**What needs to be done**. Only the lines from the line containing "<instances>...</instances> (empty list" to the end of the entries should be repeated, exactly as they appear.

**Provided information**.
★ ★ ★ ★
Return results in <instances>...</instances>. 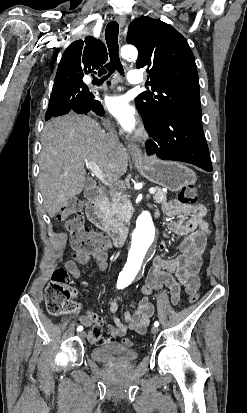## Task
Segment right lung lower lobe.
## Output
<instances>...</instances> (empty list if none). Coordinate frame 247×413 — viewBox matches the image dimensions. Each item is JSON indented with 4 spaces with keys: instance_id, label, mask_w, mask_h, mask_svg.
<instances>
[{
    "instance_id": "1",
    "label": "right lung lower lobe",
    "mask_w": 247,
    "mask_h": 413,
    "mask_svg": "<svg viewBox=\"0 0 247 413\" xmlns=\"http://www.w3.org/2000/svg\"><path fill=\"white\" fill-rule=\"evenodd\" d=\"M87 87V86H86ZM94 95L87 89L77 95L50 99L45 119L56 117L75 111L78 114H87L90 110L97 115H103V107L99 101L94 100Z\"/></svg>"
}]
</instances>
★ ★ ★ ★
**Reply to the exercise**.
<instances>...</instances> (empty list if none). Coordinate frame 247×413 — viewBox matches the image dimensions. Each item is JSON indented with 4 spaces with keys: instance_id, label, mask_w, mask_h, mask_svg.
<instances>
[{
    "instance_id": "1",
    "label": "right lung lower lobe",
    "mask_w": 247,
    "mask_h": 413,
    "mask_svg": "<svg viewBox=\"0 0 247 413\" xmlns=\"http://www.w3.org/2000/svg\"><path fill=\"white\" fill-rule=\"evenodd\" d=\"M87 87V86H86ZM94 95L87 89L77 95L50 99L45 119L56 117L75 111L78 114H87L90 110L97 115H103V107L99 101L94 100Z\"/></svg>"
}]
</instances>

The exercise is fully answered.